Data to examine START

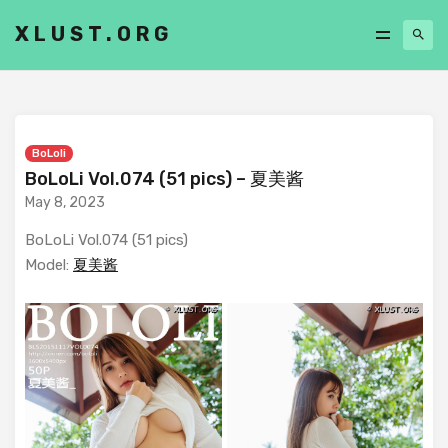
XLUST.ORG
BoLoli
BoLoLi Vol.074 (51 pics) – 夏美酱
May 8, 2023
BoLoLi Vol.074 (51 pics)
Model:
夏美酱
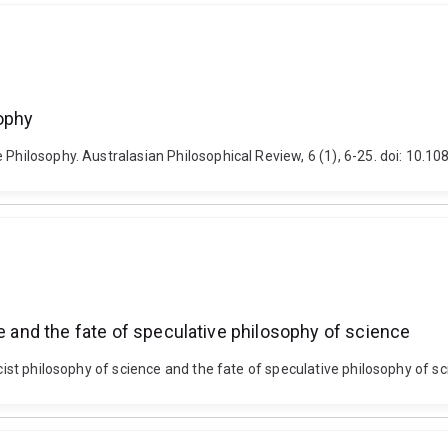
sophy
e Philosophy. Australasian Philosophical Review, 6 (1), 6-25. doi: 1
ce and the fate of speculative philosophy of science
ricist philosophy of science and the fate of speculative philosophy of 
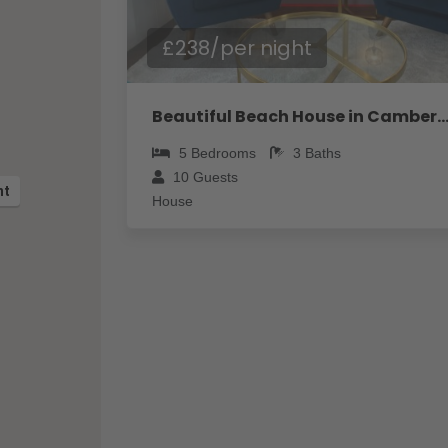
£238/per night
Beautiful Beach House in Camber - Pass the 
5
Bedrooms
3
Baths
10
Guests
ht
House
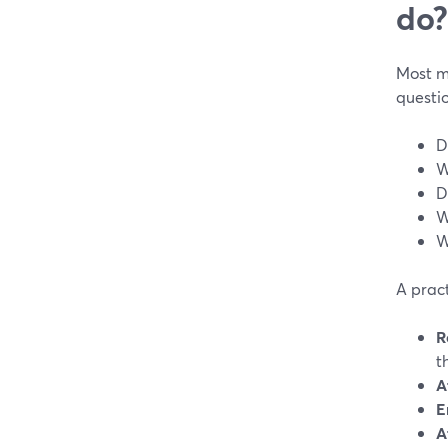
do?
Most m
questio
D
W
D
W
W
A pract
R
t
A
E
A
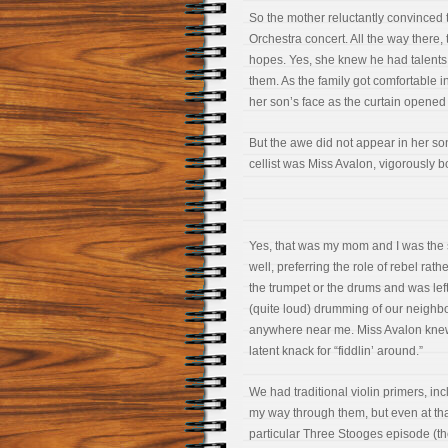
So the mother reluctantly convinced t
Orchestra concert. All the way there, 
hopes. Yes, she knew he had talents 
them. As the family got comfortable i
her son’s face as the curtain opened
But the awe did not appear in her son’
cellist was Miss Avalon, vigorously 
Yes, that was my mom and I was the son 
well, preferring the role of rebel rathe
the trumpet or the drums and was left 
(quite loud) drumming of our neighb
anywhere near me. Miss Avalon knew 
latent knack for “fiddlin’ around.”
We had traditional violin primers, i
my way through them, but even at th
particular Three Stooges episode (t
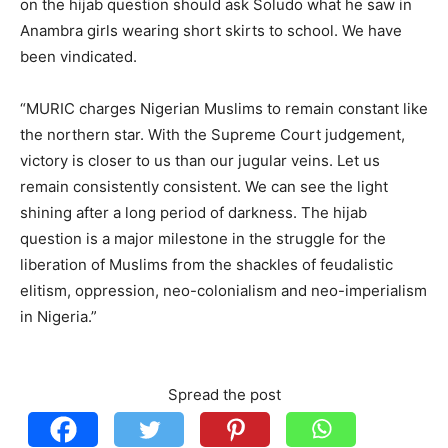
on the hijab question should ask Soludo what he saw in
Anambra girls wearing short skirts to school. We have
been vindicated.
“MURIC charges Nigerian Muslims to remain constant like
the northern star. With the Supreme Court judgement,
victory is closer to us than our jugular veins. Let us
remain consistently consistent. We can see the light
shining after a long period of darkness. The hijab
question is a major milestone in the struggle for the
liberation of Muslims from the shackles of feudalistic
elitism, oppression, neo-colonialism and neo-imperialism
in Nigeria.”
Spread the post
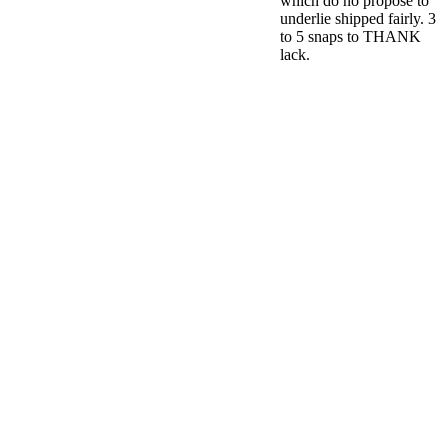
which do no propose to
underlie shipped fairly. 3
to 5 snaps to THANK
lack.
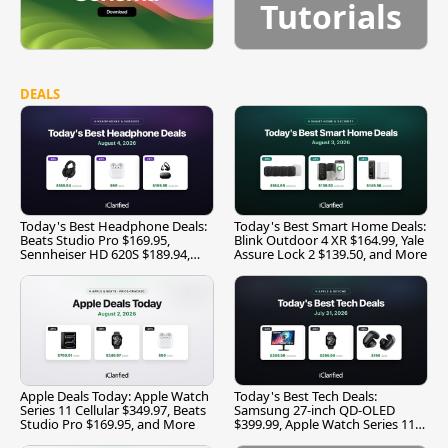
Tutorials
DEALS
Today's Best Headphone Deals:
Today's Best Smart Home Deals:
Beats Studio Pro $169.95,
Blink Outdoor 4 XR $164.99, Yale
Sennheiser HD 620S $189.94,
Assure Lock 2 $139.50, and More
and More
Apple Deals Today: Apple Watch
Today's Best Tech Deals:
Series 11 Cellular $349.97, Beats
Samsung 27-inch QD-OLED
Studio Pro $169.95, and More
$399.99, Apple Watch Series 11
$299.99, and More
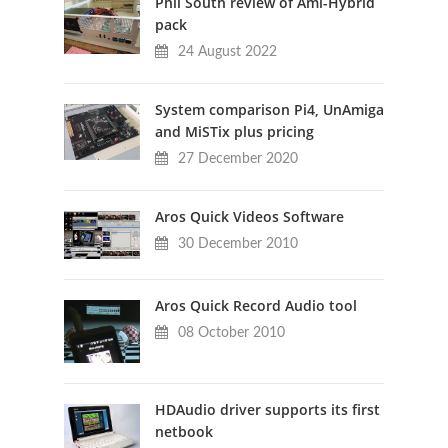
Phil South review of Ami-Hybrid
pack
24 August 2022
System comparison Pi4, UnAmiga
and MiSTix plus pricing
27 December 2020
Aros Quick Videos Software
30 December 2010
Aros Quick Record Audio tool
08 October 2010
HDAudio driver supports its first
netbook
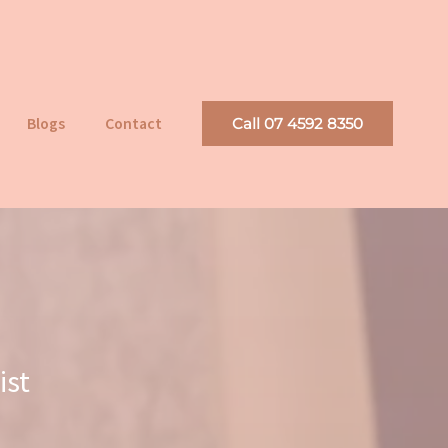
Blogs
Contact
Call 07 4592 8350
ist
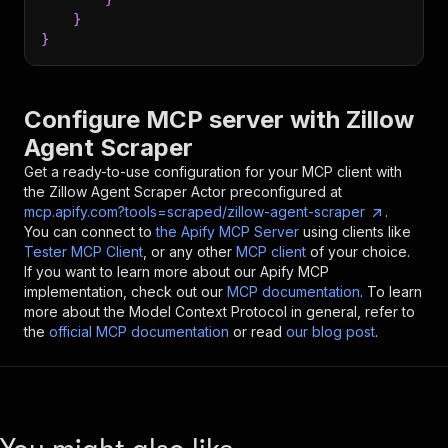
}
}
Configure MCP server with
Zillow
Agent Scraper
Get a ready-to-use configuration for your MCP client with
the
Zillow Agent Scraper
Actor preconfigured at
mcp.apify.com?tools=scraped/zillow-agent-scraper
.
You can connect to
the Apify MCP Server
using clients like
Tester MCP Client
, or any other
MCP client
of your choice.
If you want to learn more about our Apify MCP
implementation, check out our
MCP documentation
. To learn
more about the Model Context Protocol in general, refer to
the
official MCP documentation
or read
our blog post
.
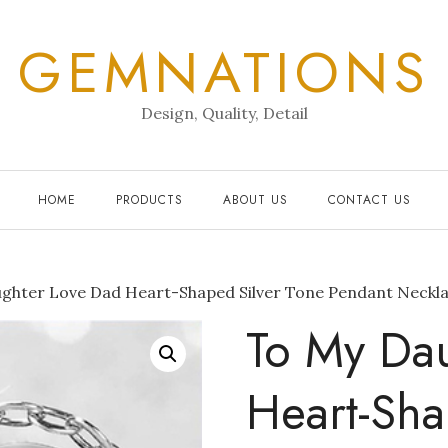
GEMNATIONS
Design, Quality, Detail
HOME
PRODUCTS
ABOUT US
CONTACT US
ghter Love Dad Heart-Shaped Silver Tone Pendant Neckl
To My Da
Heart-Sha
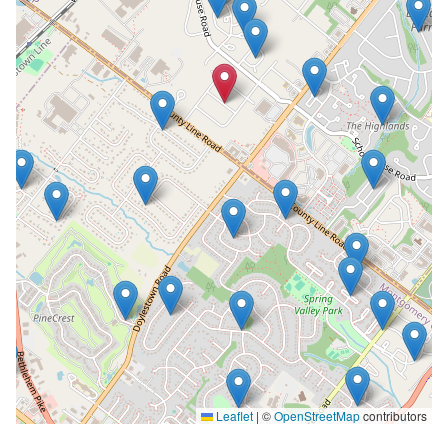
Leaflet
|
©
OpenStreetMap
contributors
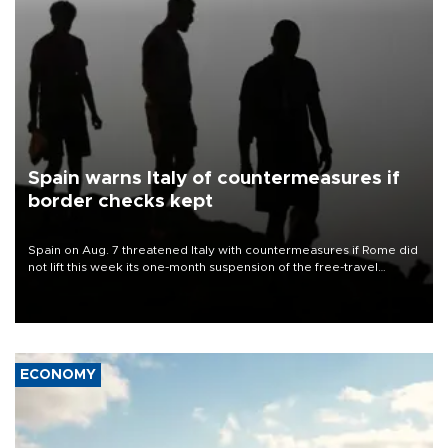
Spain warns Italy of countermeasures if
border checks kept
Spain on Aug. 7 threatened Italy with countermeasures if Rome did
not lift this week its one-month suspension of the free-travel
Schengen agreement, introduced after the mass migrant rush to
Ceuta.
ECONOMY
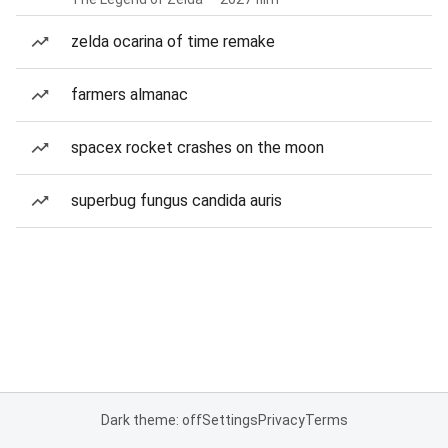
zelda ocarina of time remake
farmers almanac
spacex rocket crashes on the moon
superbug fungus candida auris
Dark theme: off
Settings
Privacy
Terms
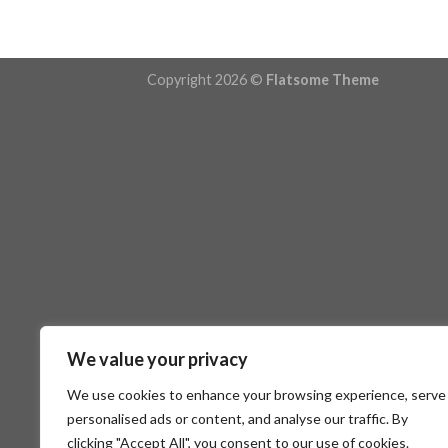
Copyright 2026 ©
Flatsome Theme
We value your privacy
We use cookies to enhance your browsing experience, serve
personalised ads or content, and analyse our traffic. By
clicking "Accept All", you consent to our use of cookies.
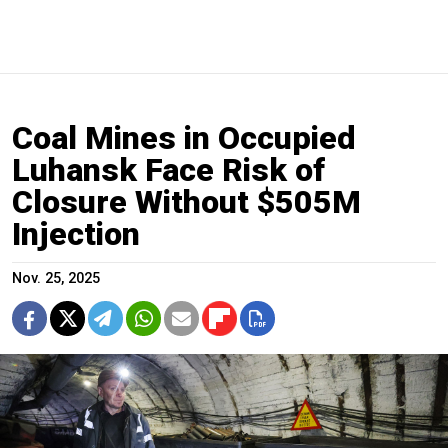
Coal Mines in Occupied
Luhansk Face Risk of
Closure Without $505M
Injection
Nov. 25, 2025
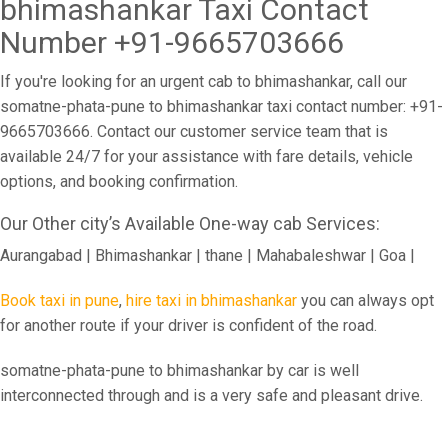
bhimashankar Taxi Contact
Number +91-9665703666
If you're looking for an urgent cab to bhimashankar, call our
somatne-phata-pune to bhimashankar taxi contact number: +91-
9665703666. Contact our customer service team that is
available 24/7 for your assistance with fare details, vehicle
options, and booking confirmation.
Our Other city’s Available One-way cab Services:
Aurangabad | Bhimashankar | thane | Mahabaleshwar | Goa |
Book taxi in pune
,
hire taxi in bhimashankar
you can always opt
for another route if your driver is confident of the road.
somatne-phata-pune to bhimashankar by car is well
interconnected through and is a very safe and pleasant drive.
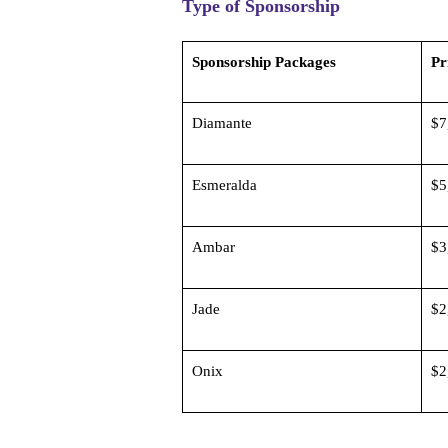
Type of Sponsorship
Sponsorship Packages
P
Diamante
$7
Esmeralda
$5
Ambar
$3
Jade
$2
Onix
$2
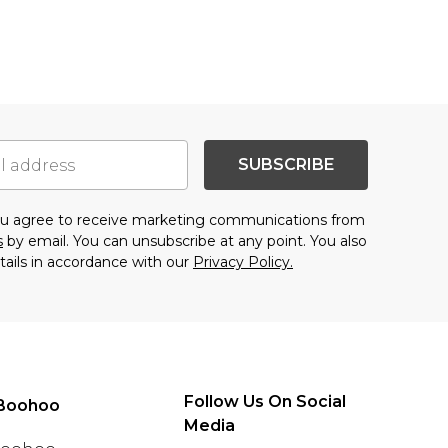
SUBSCRIBE
you agree to receive marketing communications from
s
by email. You can unsubscribe at any point. You also
tails in accordance with our
Privacy Policy.
Follow Us On Social
Boohoo
Media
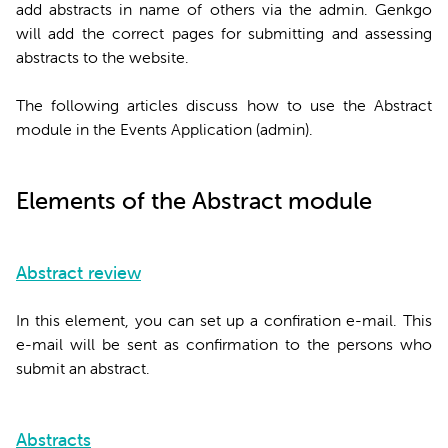
add abstracts in name of others via the admin. Genkgo
will add the correct pages for submitting and assessing
abstracts to the website.
The following articles discuss how to use the Abstract
module in the Events Application (admin).
Elements of the Abstract module
Abstract review
In this element, you can set up a confiration e-mail. This
e-mail will be sent as confirmation to the persons who
submit an abstract.
Abstracts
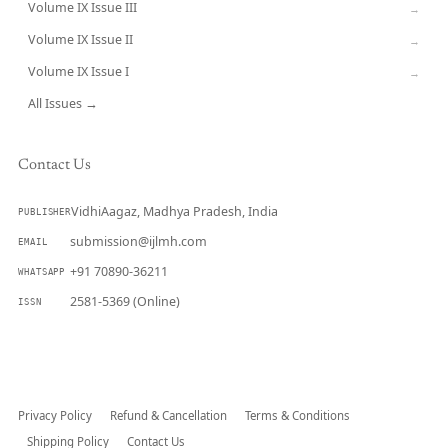
Volume IX Issue III
→
Volume IX Issue II
→
Volume IX Issue I
→
All Issues →
Contact Us
VidhiAagaz, Madhya Pradesh, India
PUBLISHER
submission@ijlmh.com
EMAIL
+91 70890-36211
WHATSAPP
2581-5369 (Online)
ISSN
Submit a Manuscript →
Privacy Policy
Refund & Cancellation
Terms & Conditions
Shipping Policy
Contact Us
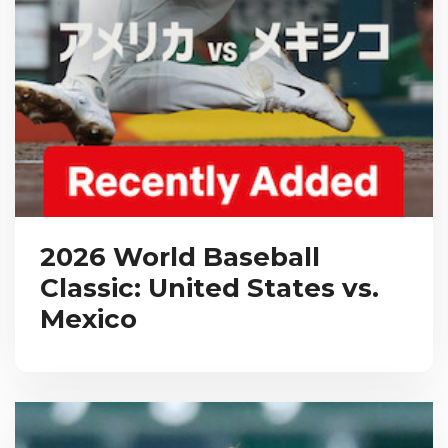
2026 World Baseball
Classic: United States vs.
Mexico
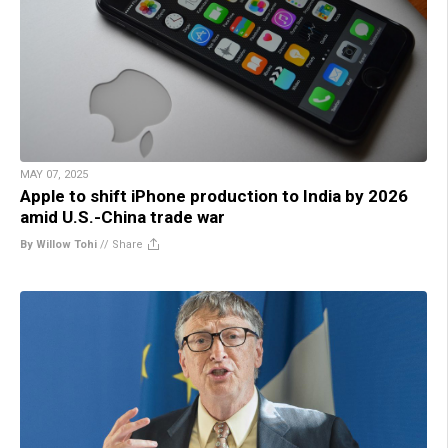
MAY 07, 2025
Apple to shift iPhone production to India by 2026
amid U.S.-China trade war
By Willow Tohi
//
Share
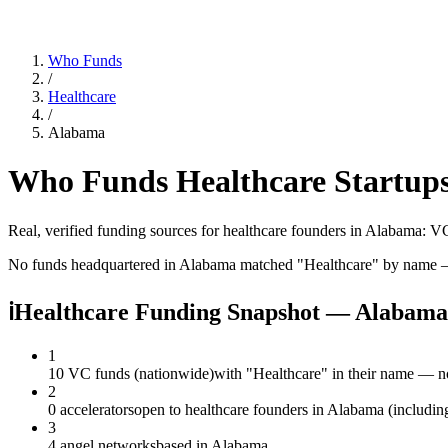
Who Funds
/
Healthcare
/
Alabama
Who Funds
Healthcare
Startups
Real, verified funding sources for
healthcare
founders
in Alabama
: VC
No funds headquartered in
Alabama
matched "
Healthcare
" by name —
ℹ
Healthcare Funding Snapshot — Alabama
1
10 VC funds (nationwide)
with "Healthcare" in their name — n
2
0 accelerators
open to healthcare founders in Alabama (includin
3
4 angel networks
based in Alabama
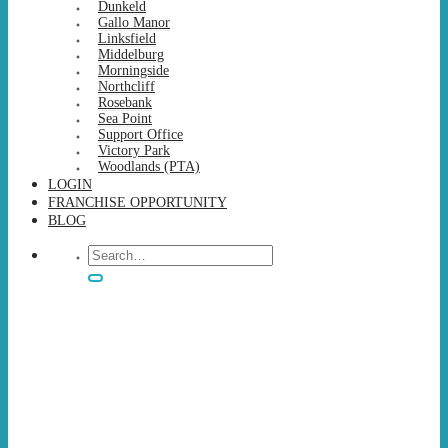
Dunkeld
Gallo Manor
Linksfield
Middelburg
Morningside
Northcliff
Rosebank
Sea Point
Support Office
Victory Park
Woodlands (PTA)
LOGIN
FRANCHISE OPPORTUNITY
BLOG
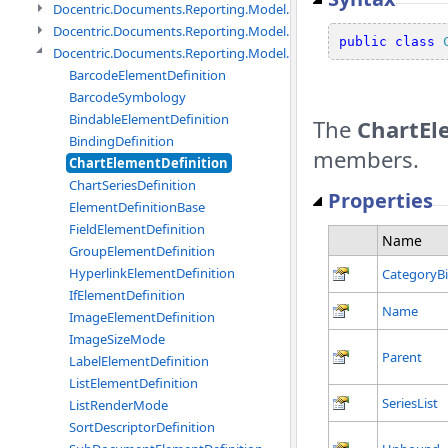
Docentric.Documents.Reporting.Model.Data.DtsObject namespac
Docentric.Documents.Reporting.Model.Data.Xml namespace
public
class
Docentric.Documents.Reporting.Model.Definitions namespace
BarcodeElementDefinition
BarcodeSymbology
BindableElementDefinition
The
ChartEl
BindingDefinition
members.
ChartElementDefinition
ChartSeriesDefinition
Properties
ElementDefinitionBase
FieldElementDefinition
Name
GroupElementDefinition
HyperlinkElementDefinition
CategoryB
IfElementDefinition
Name
ImageElementDefinition
ImageSizeMode
Parent
LabelElementDefinition
ListElementDefinition
SeriesList
ListRenderMode
SortDescriptorDefinition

Data to examine END

Problem statement —
The lines to extract from the data above begin with the line containing "been vindicated." and end with the line containing "liberation of Muslims". Extract them exactly, including both.

Solved exercise —
been vindicated.
“MURIC charges Nigerian Muslims to remain constant like
the northern star. With the Supreme Court judgement,
victory is closer to us than our jugular veins. Let us
remain consistently consistent. We can see the light
shining after a long period of darkness. The hijab
question is a major milestone in the struggle for the
liberation of Muslims from the shackles of feudalistic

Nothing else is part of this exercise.